Think back for a moment to a time before iPhones. For the sake of generational laziness, let’s call it BiP. Life BiP was simple. It was a time when the word “love” wasn’t so flippantly shorthanded, internet connections were dial-up, time was precious, and emoticons required some level of consideration. Remember nervously typing out “& hearts ;” on MSN/AOL messenger? Yeah, love was an effort. But we didn’t mind, because we knew it was supposed to be. Because it meant something. In the tumultuous, puberty-ridden years that followed (life AiP) something devastating happened. Romance, as it was once known, began dying a slow and silent death. It didn’t make international news headlines, it wasn’t mourned by the general public. It simply vanished, without a trace.
Just like that. As a self-confessed hopeless romantic, I’ve often found our shifting perceptions of modern-day love to be a little unsettling. And so I recently took it upon myself to investigate — to identify a few of the key culprits. Be warned, they hit a little close to home.
I recently caught myself sending a text message composed entirely of iPhone emojis to my partner. It wasn’t out of convenience, either. You see, the message was a simple one; containing 14 short, simple words, and should’ve read as follows:
I hope you don’t miss the train. Dinner’s on the stove. I love you.
It would’ve taken all but 10 seconds to write. Instead, I spent the greater part of a minute compiling and hitting ‘send’ on the following anime-clustered combination of noseless faces:
It was one of those rare and quietly confronting uh-huh! moments. Confronting, in part, because I love my partner in a way that’s entirely deserving of words. Great words, written words. You know, the kind we were once taught to construct letter-by-letter and string into congruent sentences which bore some level of meaning. Emojis have essentially dumbed the great language of love down to a toddler’s picture book. Childish and easy.
The once-fine art of wooing a potential lover has been gradually reduced to the ape-like motioning of our pointer from the right side of an iPhone screen, to the left (to the left).
Tinder has rendered us all egotistical editors of the same trashy relationships magazine — flipping through the same feeble pages, bitching on the same angles to the same selfies. The popular love-finding app promotes a terrifying new-age godlike superiority. We write and uphold unattainably strict criteria;, whether it’s to win a place in our hearts or one between our legs.
Whatever happened to nervously approaching an attractive stranger on the subway, or the serendipitous notion of scribbling your phone number on a one-dollar bill? Would Harry have met Sally if she’d presented an unflattering profile picture? Would Romeo have fallen for Juliet if she’d happened to live outside of his 3-mile-set radar?
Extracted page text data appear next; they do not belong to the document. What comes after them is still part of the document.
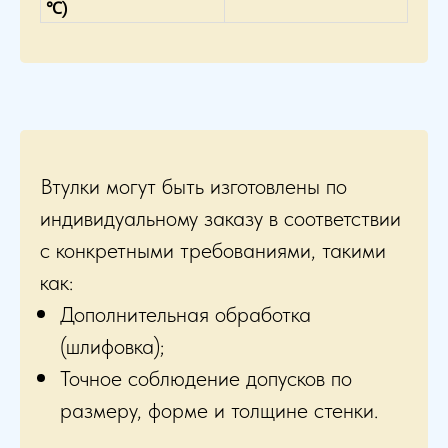
℃)
Втулки могут быть изготовлены по
индивидуальному заказу в соответствии
с конкретными требованиями, такими
как:
Дополнительная обработка
(шлифовка);
Точное соблюдение допусков по
размеру, форме и толщине стенки.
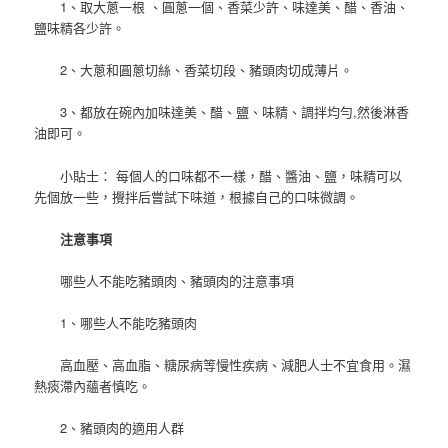
1、取大蔥一根 、圓蔥一個、香菜少許、味達美、醋、香油、
鹽味精各少許。
2、大蔥和圓蔥切絲、香菜切段、豬頭肉切成薄片。
3、都放在碗內加味達美、醋、鹽、味精、調拌均勻,然後淋香
油即可。
小貼士： 每個人的口味都不一樣，醋、醬油、鹽，味精可以
先個放一些，攪拌后嘗試下味道，根據自己的口味微調。
注意事項
哪些人不能吃豬頭肉、豬頭肉的注意事項
1、哪些人不能吃豬頭肉
高血壓、高血脂、糖尿病等慢性疾病、減肥人士不宜食用。濕
熱痰滯內蘊者慎吃。
2、豬頭肉的適用人群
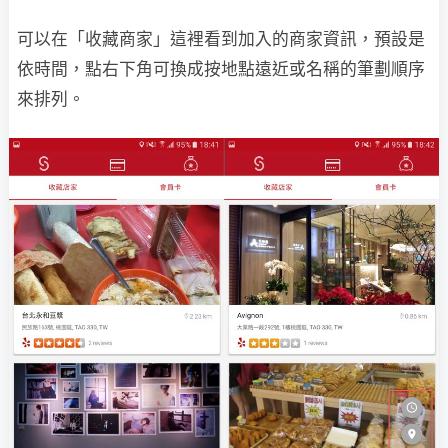
可以在「收藏商家」這裡看到加入的商家資訊，預設是
依時間，點右下角可換成按地點遠近或名稱的筆劃順序
來排列。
Let’s be honest, the ability to follow a stranger without introduction is nothing if not fundamentally creepy. Instagram divulges its users the personal polaroids of those they pine for — without all the effort of dusting off old photo albums and meeting their parents. I might be young, but I’m sure there was once a time when faded personal photographs were a thing. A special thing. When friends, dates or lovers would meet up for a wine or coffee to share stories and reminisce over precious moments, immortalized on glossy paper of their choosing.
There’s nothing nearly as sentimental or romantic about hitting ‘like’ on a Valencia-filtered holiday snap. Sorry. There just isn’t.
4. The Kindle App
No great love story ever began with a cute stranger tapping someone on the shoulder and remarking “No way, you’ve got an iPhone 5 too?”
While eBooks are undoubtedly a time/space/cost-effective way of reading, and conveniently available via the Kindle app on your phone, you’re essentially denying yourself the invaluable opportunity of connecting with strangers over a shared taste in literature.
And is there a more fertile ground for true love to bloom than that of a mutually-loved paperback? Book covers make great conversation starters. Conversations = boundless romantic potential. Your iPhone is quite literally (or literarily) robbing you of potential monogamous bliss.
You know what? Sometimes it takes a little getting lost to really find yourself — or, even better, find someone else. The ‘Maps’ app of your iPhone has brutally murdered the once-romantic notion of asking a stranger for directions.
Apart from the smoker’s classic “have you got a lighter?”, asking for directions was perhaps the only awkward-proof way for self-conscious singletons to approach attractive bachelors in public. You’d pretend that you were looking for some popular cafe. He’d know where it was. “Do you mind showing me the way?”
Boom. You’re on a date. Probably falling deeply in love.
These days, it’s impossible to ask someone for directions without receiving that confused look. You know the one. The one that silently screams “Who are you? Why don’t you just look it up on your iPhone like a normal person?”
What, no iPhone? Unfathomable. Surely a leper. Get away from me.